**Exercise goal**
Given the material below, output exactly the lines from the line with "22 Apr 2026 |" to the line with "A partir de 2650 € en intra", both ends included, and no other lines.

┌──

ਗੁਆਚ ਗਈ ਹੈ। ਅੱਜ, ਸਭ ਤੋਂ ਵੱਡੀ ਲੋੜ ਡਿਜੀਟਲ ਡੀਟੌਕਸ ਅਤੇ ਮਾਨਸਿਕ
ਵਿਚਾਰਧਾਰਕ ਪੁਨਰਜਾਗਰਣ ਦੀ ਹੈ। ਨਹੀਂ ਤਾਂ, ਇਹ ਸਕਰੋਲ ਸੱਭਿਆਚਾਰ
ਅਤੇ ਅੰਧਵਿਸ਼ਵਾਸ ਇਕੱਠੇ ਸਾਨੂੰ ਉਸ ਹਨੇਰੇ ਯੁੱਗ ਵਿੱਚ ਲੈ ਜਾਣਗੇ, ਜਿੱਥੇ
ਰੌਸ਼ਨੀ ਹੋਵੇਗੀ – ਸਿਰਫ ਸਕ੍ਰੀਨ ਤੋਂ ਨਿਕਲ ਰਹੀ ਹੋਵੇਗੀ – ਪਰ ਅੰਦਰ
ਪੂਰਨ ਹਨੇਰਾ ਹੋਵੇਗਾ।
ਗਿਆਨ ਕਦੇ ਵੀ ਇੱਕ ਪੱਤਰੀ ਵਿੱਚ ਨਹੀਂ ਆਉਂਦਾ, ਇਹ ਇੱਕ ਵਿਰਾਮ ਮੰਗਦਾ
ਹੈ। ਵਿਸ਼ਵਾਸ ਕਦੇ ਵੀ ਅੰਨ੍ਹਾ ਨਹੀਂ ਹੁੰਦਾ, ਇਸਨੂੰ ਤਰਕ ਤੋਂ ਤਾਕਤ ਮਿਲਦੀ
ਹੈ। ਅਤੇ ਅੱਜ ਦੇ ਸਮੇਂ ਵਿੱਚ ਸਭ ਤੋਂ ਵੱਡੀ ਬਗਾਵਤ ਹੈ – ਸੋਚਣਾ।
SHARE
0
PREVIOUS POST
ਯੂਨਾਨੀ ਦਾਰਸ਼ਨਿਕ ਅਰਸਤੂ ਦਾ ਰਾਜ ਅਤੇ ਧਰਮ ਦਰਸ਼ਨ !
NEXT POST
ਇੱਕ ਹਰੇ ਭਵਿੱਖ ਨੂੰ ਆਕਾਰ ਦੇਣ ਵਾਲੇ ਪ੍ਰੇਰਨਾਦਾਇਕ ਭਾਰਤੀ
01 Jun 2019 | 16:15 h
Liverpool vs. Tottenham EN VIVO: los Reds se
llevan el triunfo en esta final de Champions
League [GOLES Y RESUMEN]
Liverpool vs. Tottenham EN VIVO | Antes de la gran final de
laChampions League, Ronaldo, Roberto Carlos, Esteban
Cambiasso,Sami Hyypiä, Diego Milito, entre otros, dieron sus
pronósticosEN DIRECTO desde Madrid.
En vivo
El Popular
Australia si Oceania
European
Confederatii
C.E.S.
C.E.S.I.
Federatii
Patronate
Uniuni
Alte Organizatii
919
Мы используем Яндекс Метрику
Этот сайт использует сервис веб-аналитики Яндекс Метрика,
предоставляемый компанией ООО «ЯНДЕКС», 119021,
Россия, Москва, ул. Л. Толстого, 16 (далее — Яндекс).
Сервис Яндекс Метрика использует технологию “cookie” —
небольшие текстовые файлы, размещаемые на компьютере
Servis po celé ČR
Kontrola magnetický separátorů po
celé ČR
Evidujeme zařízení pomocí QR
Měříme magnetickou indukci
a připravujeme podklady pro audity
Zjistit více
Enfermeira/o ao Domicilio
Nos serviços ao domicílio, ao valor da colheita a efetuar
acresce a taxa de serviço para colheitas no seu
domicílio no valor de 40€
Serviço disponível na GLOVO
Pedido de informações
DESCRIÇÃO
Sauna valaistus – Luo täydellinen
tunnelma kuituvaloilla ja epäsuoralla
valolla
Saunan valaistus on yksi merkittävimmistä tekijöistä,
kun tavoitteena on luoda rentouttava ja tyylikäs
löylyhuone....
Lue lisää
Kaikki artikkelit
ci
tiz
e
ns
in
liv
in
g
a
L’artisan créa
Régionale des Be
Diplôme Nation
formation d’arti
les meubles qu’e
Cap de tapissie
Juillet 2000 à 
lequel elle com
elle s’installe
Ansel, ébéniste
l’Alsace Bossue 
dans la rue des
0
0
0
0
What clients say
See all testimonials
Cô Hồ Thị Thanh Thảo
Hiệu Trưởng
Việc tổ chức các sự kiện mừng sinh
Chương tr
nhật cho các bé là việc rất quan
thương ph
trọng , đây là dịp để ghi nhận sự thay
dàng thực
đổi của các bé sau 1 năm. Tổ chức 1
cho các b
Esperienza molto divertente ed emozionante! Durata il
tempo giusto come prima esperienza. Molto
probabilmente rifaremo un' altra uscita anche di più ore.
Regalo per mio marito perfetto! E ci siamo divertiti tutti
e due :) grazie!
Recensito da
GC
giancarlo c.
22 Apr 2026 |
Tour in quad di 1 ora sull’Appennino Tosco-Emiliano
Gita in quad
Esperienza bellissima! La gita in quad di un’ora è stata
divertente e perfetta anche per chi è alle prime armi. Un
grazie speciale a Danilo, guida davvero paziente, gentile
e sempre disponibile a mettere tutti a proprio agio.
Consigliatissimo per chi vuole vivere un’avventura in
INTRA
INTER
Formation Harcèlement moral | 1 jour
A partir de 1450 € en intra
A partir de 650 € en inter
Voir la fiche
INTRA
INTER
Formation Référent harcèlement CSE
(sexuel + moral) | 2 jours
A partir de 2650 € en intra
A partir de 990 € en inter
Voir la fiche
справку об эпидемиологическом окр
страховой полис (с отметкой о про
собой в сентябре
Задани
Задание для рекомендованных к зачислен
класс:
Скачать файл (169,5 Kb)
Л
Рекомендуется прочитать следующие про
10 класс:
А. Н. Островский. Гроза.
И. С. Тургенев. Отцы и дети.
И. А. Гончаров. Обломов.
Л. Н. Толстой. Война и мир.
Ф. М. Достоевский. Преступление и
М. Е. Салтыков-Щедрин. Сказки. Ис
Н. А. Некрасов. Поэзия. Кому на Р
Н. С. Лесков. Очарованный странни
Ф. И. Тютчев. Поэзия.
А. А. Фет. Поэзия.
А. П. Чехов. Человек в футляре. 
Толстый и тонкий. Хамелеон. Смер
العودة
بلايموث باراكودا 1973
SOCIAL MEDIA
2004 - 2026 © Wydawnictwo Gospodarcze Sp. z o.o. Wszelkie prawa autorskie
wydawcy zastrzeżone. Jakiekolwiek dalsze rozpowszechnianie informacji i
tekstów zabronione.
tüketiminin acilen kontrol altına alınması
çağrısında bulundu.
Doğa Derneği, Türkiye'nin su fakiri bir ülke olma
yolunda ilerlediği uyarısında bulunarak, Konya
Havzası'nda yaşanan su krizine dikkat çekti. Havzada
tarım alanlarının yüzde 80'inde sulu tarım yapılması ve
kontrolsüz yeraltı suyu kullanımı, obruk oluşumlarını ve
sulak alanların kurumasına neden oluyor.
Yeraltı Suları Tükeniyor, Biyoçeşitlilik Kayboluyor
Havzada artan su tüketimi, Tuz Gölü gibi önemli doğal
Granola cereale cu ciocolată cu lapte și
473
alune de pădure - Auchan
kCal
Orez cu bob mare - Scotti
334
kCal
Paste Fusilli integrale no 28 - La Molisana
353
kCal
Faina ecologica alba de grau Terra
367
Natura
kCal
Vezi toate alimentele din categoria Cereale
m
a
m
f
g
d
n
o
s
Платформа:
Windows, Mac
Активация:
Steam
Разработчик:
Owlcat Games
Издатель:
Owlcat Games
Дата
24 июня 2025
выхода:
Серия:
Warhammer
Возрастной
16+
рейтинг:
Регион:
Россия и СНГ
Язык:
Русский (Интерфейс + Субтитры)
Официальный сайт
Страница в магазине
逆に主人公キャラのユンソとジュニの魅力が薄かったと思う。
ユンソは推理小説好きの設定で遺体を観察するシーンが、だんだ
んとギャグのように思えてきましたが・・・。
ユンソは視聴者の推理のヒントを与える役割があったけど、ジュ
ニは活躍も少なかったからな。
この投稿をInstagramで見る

└──

**Expected answer**
22 Apr 2026 |
Tour in quad di 1 ora sull’Appennino Tosco-Emiliano
Gita in quad
Esperienza bellissima! La gita in quad di un’ora è stata
divertente e perfetta anche per chi è alle prime armi. Un
grazie speciale a Danilo, guida davvero paziente, gentile
e sempre disponibile a mettere tutti a proprio agio.
Consigliatissimo per chi vuole vivere un’avventura in
INTRA
INTER
Formation Harcèlement moral | 1 jour
A partir de 1450 € en intra
A partir de 650 € en inter
Voir la fiche
INTRA
INTER
Formation Référent harcèlement CSE
(sexuel + moral) | 2 jours
A partir de 2650 € en intra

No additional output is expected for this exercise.